Record excerpts.
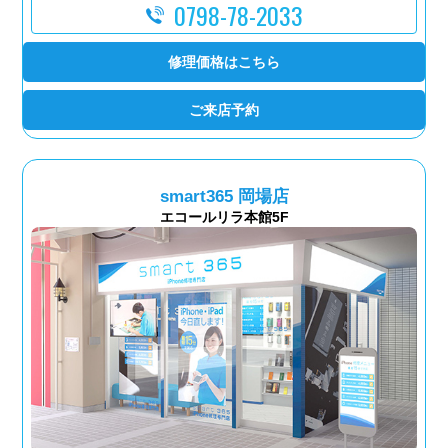
0798-78-2033
修理価格はこちら
ご来店予約
smart365 岡場店
エコールリラ本館5F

Assigned task.
The records above need to be copied exactly, with the pictures left out.

Result of the task.
0798-78-2033
修理価格はこちら
ご来店予約
smart365 岡場店
エコールリラ本館5F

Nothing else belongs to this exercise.